La Constitution restera sans pouvoir de décision le 16 juin

La Cour constitutionnelle restera sans pouvoir de décision le 16 juin. C'est parce que les deux juges actuels de cette cour devront expirer avec le mandat, tout en ayant le quorum constitutionnel, il doit y avoir au moins sept juges, sur un total de neuf. Ainsi le directeur du bureau de la communication et [...]
La Cour constitutionnelle restera sans pouvoir de décision le 16 juin. C'est parce que les deux juges actuels de cette cour devront expirer avec le mandat, tout en ayant le quorum constitutionnel, il doit y avoir au moins sept juges, sur un total de neuf.
Ainsi a annoncé le directeur du bureau de communication et d'information à la Cour constitutionnelle, Veton Dula.
Selon lui, la Cour constitutionnelle n'aura pas le quorum nécessaire à la prise de décision après le départ de Rodriguez et Botsharova-Doïceva, dont le mandat expire le 16 juin 2018.
Dula a dit à Telegrafi que ce mois-ci le mandat a été étendu à deux juges internationaux de la Cour constitutionnelle.
“Les juges internationaux de la Cour constitutionnelle, Almiro Rodriguez et Snezana Botushanova-Doïceva, ont reçu un mandat de juges constitutionnels, le 16 juin 2018. De plus, le 26 juin 2018, il expirera le mandat de deux autres juges constitutionnels -- les chefs adjoints Ivan Cukalovic et le juge Altay Suroy. Après le départ des juges Rodriguez et Botusharova-Doiceva, le 16 juin 2018, la Cour constitutionnelle n'aura pas le quorum nécessaire pour prendre une décision”, a déclaré Dula.
Pendant ce temps, les connaisseurs du pays ont dit que cette législature et l'exécutif ne comprenaient pas assez l'importance du mandat constitutionnel et des quorums qui devraient avoir des institutions respectives, en particulier ces indépendants.
Le professeur de droit constitutionnel Mazbul Baraliu a déclaré que la Cour constitutionnelle est la plus haute institution du procès constitutionnel et devrait être un exemple de la façon dont le mandat et la fonction d'une institution sont respectés.
Selon lui, les conséquences sont irréversibles, car il y aura des retards dans la prise de décisions ainsi que des violations des droits de l'homme.

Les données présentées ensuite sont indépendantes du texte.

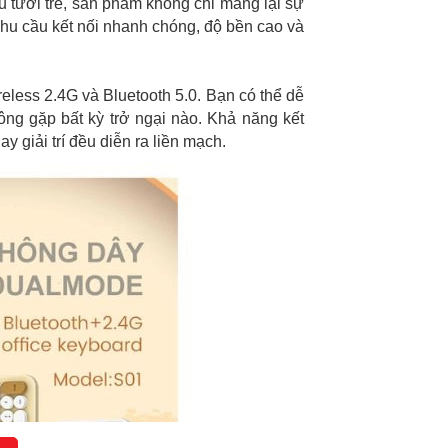
u tươi trẻ, sản phẩm không chỉ mang lại sự
nhu cầu kết nối nhanh chóng, độ bền cao và
eless 2.4G và Bluetooth 5.0. Bạn có thể dễ
ông gặp bất kỳ trở ngại nào. Khả năng kết
y giải trí đều diễn ra liền mạch.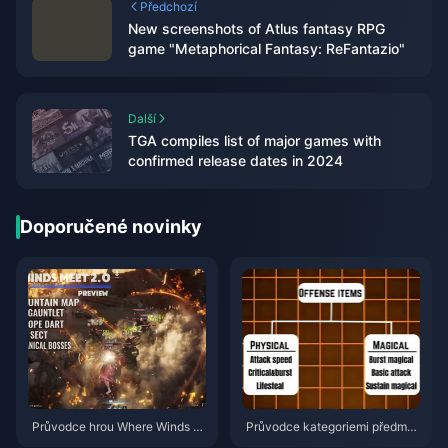
Předchozí
New screenshots of Atlus fantasy RPG
game "Metaphorical Fantasy: ReFantazio"
Další
TGA compiles list of major games with
confirmed release dates in 2024
Doporučené novinky
Průvodce hrou Where Winds M
Průvodce kategoriemi předmět
eet 2.0 Hidden Mountain | Čer
ů ve hře Honor of Kings | červe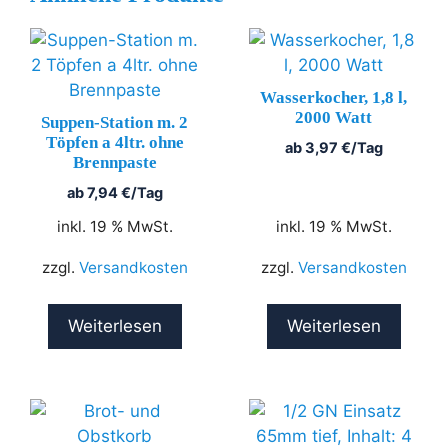
Wasserkocher, 1,8 l,
2000 Watt
Suppen-Station m. 2
Töpfen a 4ltr. ohne
ab
3,97
€
/Tag
Brennpaste
ab
7,94
€
/Tag
inkl. 19 % MwSt.
inkl. 19 % MwSt.
zzgl.
Versandkosten
zzgl.
Versandkosten
Weiterlesen
Weiterlesen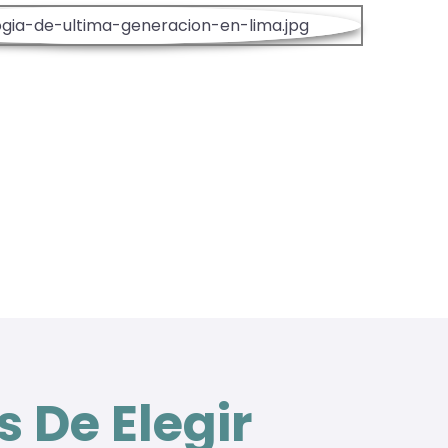
 De Elegir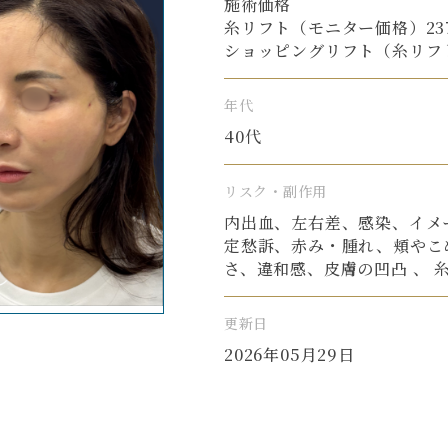
施術価格
糸リフト（モニター価格）237,6
ショッピングリフト（糸リフト併用
年代
40代
リスク・副作用
内出血、左右差、感染、イメ
定愁訴、赤み・腫れ、頬やこ
さ、違和感、皮膚の凹凸 、 
更新日
2026年05月29日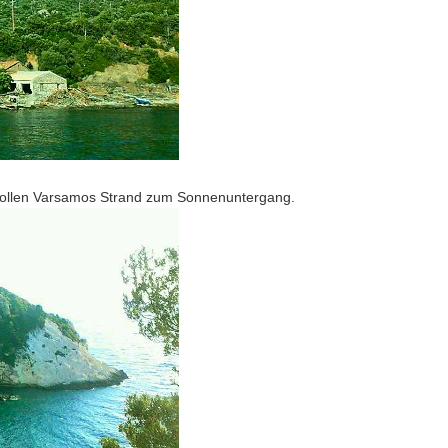
izvollen Varsamos Strand zum Sonnenuntergang.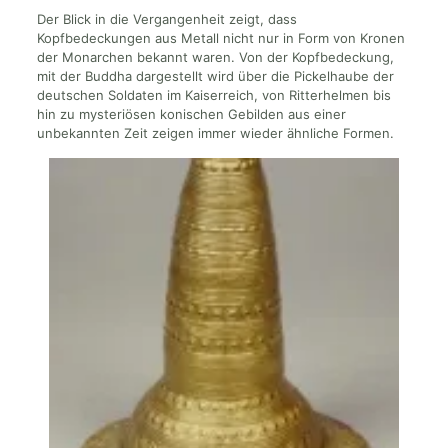
Der Blick in die Vergangenheit zeigt, dass
Kopfbedeckungen aus Metall nicht nur in Form von Kronen
der Monarchen bekannt waren. Von der Kopfbedeckung,
mit der Buddha dargestellt wird über die Pickelhaube der
deutschen Soldaten im Kaiserreich, von Ritterhelmen bis
hin zu mysteriösen konischen Gebilden aus einer
unbekannten Zeit zeigen immer wieder ähnliche Formen.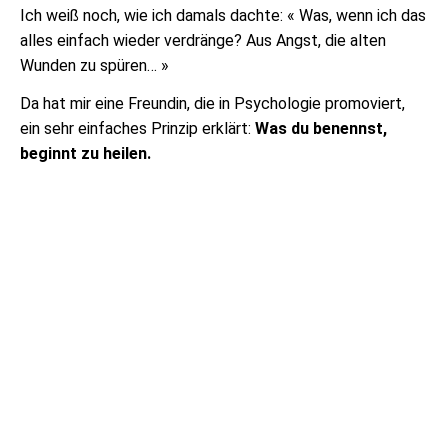
Ich weiß noch, wie ich damals dachte: « Was, wenn ich das
alles einfach wieder verdränge? Aus Angst, die alten
Wunden zu spüren… »
Da hat mir eine Freundin, die in Psychologie promoviert,
ein sehr einfaches Prinzip erklärt:
Was du benennst,
beginnt zu heilen.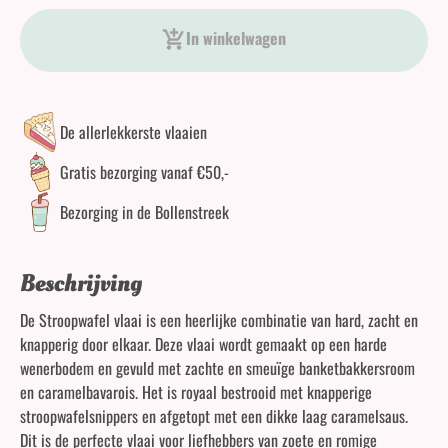
Stroopwafelvlaai aantal
In winkelwagen
De allerlekkerste vlaaien
Gratis bezorging vanaf €50,-
Bezorging in de Bollenstreek
Beschrijving
De Stroopwafel vlaai is een heerlijke combinatie van hard, zacht en
knapperig door elkaar. Deze vlaai wordt gemaakt op een harde
wenerbodem en gevuld met zachte en smeuïge banketbakkersroom
en caramelbavarois. Het is royaal bestrooid met knapperige
stroopwafelsnippers en afgetopt met een dikke laag caramelsaus.
Dit is de perfecte vlaai voor liefhebbers van zoete en romige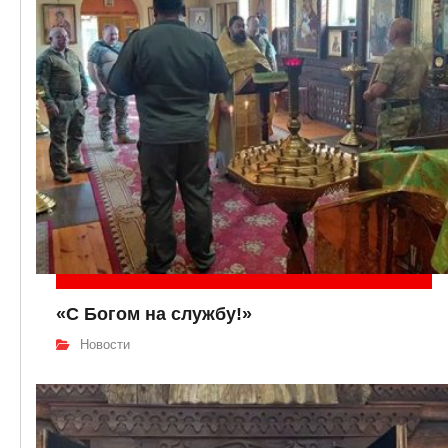
«С Богом на службу!»
Новости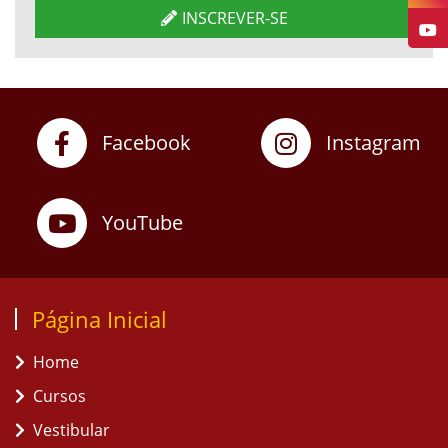
INSCREVER-SE
Facebook
Instagram
YouTube
Página Inicial
Home
Cursos
Vestibular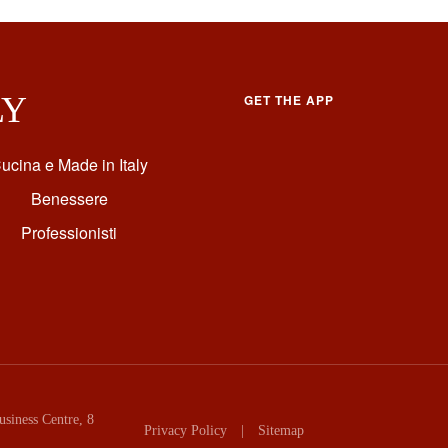
LY
GET THE APP
ucina e Made in Italy
Benessere
Professionisti
siness Centre, 8
Privacy Policy
|
Sitemap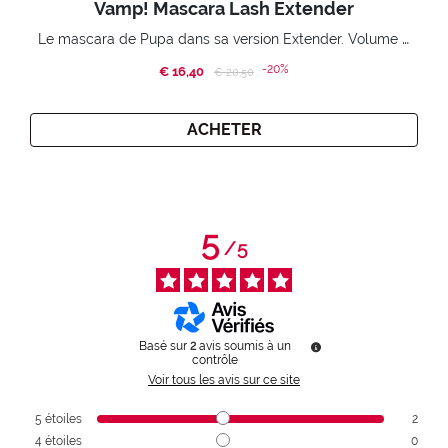
Vamp! Mascara Lash Extender
Le mascara de Pupa dans sa version Extender. Volume extension 3D. Des cils amplifiés et liftés à l’infini.
-20%
€ 16,40
Price reduced from
to
€ 20,50
ACHETER
5
/
5
Basé sur
2
avis soumis à un
contrôle
Voir tous les avis sur ce site
5
étoiles
2
4
étoiles
0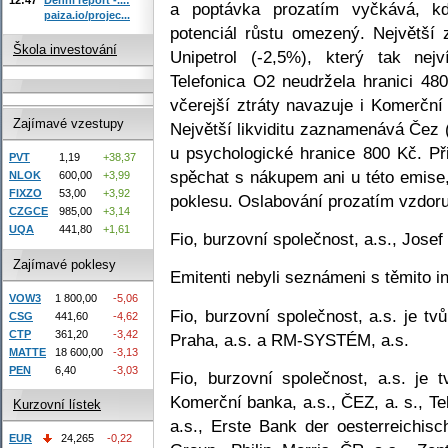
a poptávka prozatím vyčkává, k
paiza.io/projec...
potenciál růstu omezený. Největší
Škola investování
Unipetrol (-2,5%), který tak nejv
Telefonica O2 neudržela hranici 48
včerejší ztráty navazuje i Komerční
Zajímavé vzestupy
Největší likviditu zaznamenává Čez (
u psychologické hranice 800 Kč. Př
PVT
1,19
+38,37
spěchat s nákupem ani u této emise,
NLOK
600,00
+3,99
FIXZO
53,00
+3,92
poklesu. Oslabování prozatím vzdoruj
CZGCE
985,00
+3,14
UQA
441,80
+1,61
Fio, burzovní společnost, a.s., Jose
Zajímavé poklesy
Emitenti nebyli seznámeni s těmito i
VOW3
1 800,00
-5,06
Fio, burzovní společnost, a.s. je t
CSG
441,60
-4,62
CTP
361,20
-3,42
Praha, a.s. a RM-SYSTÉM, a.s.
MATTE
18 600,00
-3,13
PEN
6,40
-3,03
Fio, burzovní společnost, a.s. je 
Komerční banka, a.s., ČEZ, a. s., T
Kurzovní lístek
a.s., Erste Bank der oesterreichi
EUR
24,265
-0,22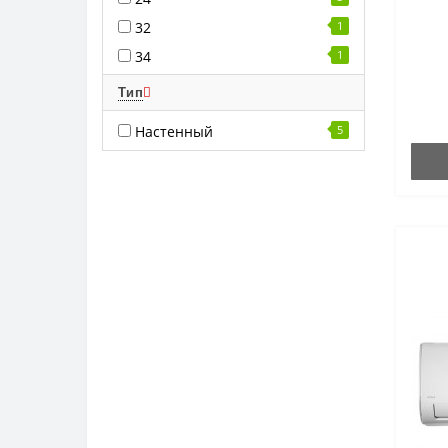
32
1
34
1
Тип
Настенный
5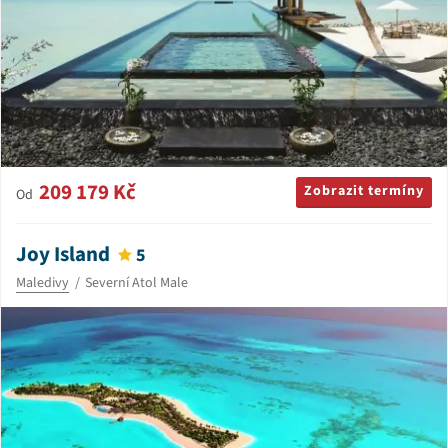
209 179 Kč
Zobrazit termíny
Od
Joy Island
5
Maledivy
Severní Atol Male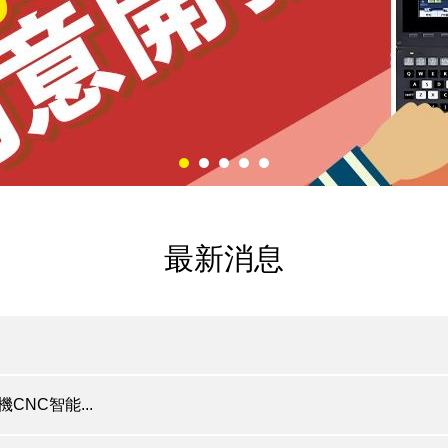
最新消息
CNC智能...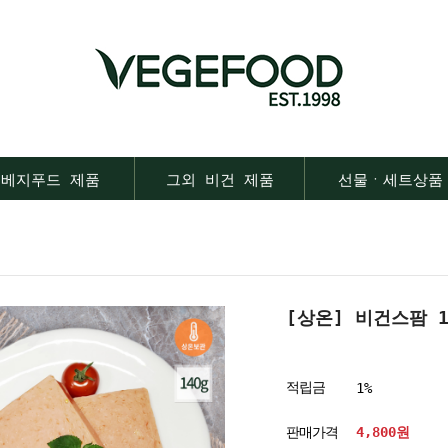
베지푸드 제품
그외 비건 제품
선물ㆍ세트상품
[상온] 비건스팜 1
적립금
1%
판매가격
4,800
원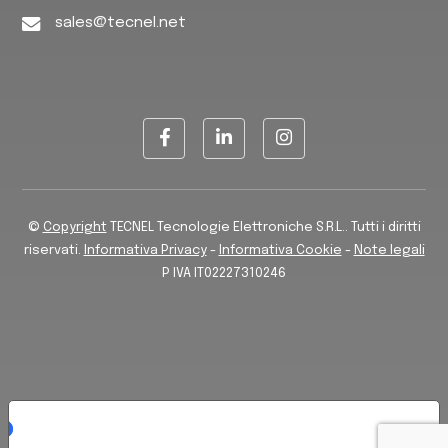
sales@tecnel.net
©
Copyright
TECNEL Tecnologie Elettroniche S.R.L.. Tutti i diritti
riservati.
Informativa Privacy
-
Informativa Cookie
-
Note legali
P IVA IT02227310246
LE TUE PREFERENZE RELATIVE ALLA PRIVACY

Malheureusement, non seulement cette structure dirigeante et cette législature et ce pouvoir exécutif, mais à plusieurs reprises un gouvernement après l'autre comme s'ils ne comprenaient pas assez l'importance du mandat constitutionnel et le quorum que les institutions respectives devraient avoir, en particulier celles qui sont indépendantes. La Cour constitutionnelle est la plus haute institution de la Cour constitutionnelle et devrait être un exemple de la façon dont le mandat et la fonction d'une institution sont respectés, de sorte qu'elle devrait avoir, dans le cadre de son mandat, l'obligation d'exécuter, respectivement, les élections des juges. La Cour constitutionnelle, qui s'occupe des affaires et de la préparation, prend le poste de juge rapporteur pour diverses affaires, mais elle ne peut pas statuer valablement parce qu'elle n'a pas de mandat. Les conséquences sont irréversibles, car il y aura des retards, des violations des droits de l'homme, le traitement des affaires renvoyées à la Cour constitutionnelle et une perte énorme”, a souligné Baraliu.
Alors que l'experte en droit, Riza Smaka, a fait valoir que le processus d'élection des juges à la Cour constitutionnelle vise des intérêts politiques.
Smaka a déclaré que la Cour constitutionnelle du Kosovo a servi la politique quotidienne à ce jour plutôt que la Constitution qui a la base du travail
Il y a des défauts majeurs dans ce tribunal. Les intérêts politiques se poussent les uns les autres, ont des querelles pour envoyer ses hommes à cette cour, et donc dilapider l'élection de ces juges. Quand il y a quorum dans cette cour, aucune décision ne peut être prise”, a-t-il dit.
Selon le professeur Smaca, la responsabilité incombe au chef de cette cour, Arta Rama, à la tête du Parlement, Kadri Wessel, ainsi qu'aux députés du Parlement.
C'est la responsabilité. Il est également reproché au président du tribunal, qui doit entamer la procédure six mois plus tôt. La responsabilité incombe au chef du juge et du chef de l'assemblée. Ils sont aussi sérieux à cause des députés, ils auraient dû être punis, non par l'embauche, mais par le vote du citoyen”, a dit Smaca, entre autres choses.
Autrement, cela fait deux semaines que six candidats albanais à l'Assemblée du Kosovo n'ont pas obtenu les votes nécessaires.
Alors que, sur le site officiel de l'Assemblée du Kosovo depuis le 22 mai, le concours des candidats des juges à la Cour constitutionnelle est ouvert jusqu'au 6 juin.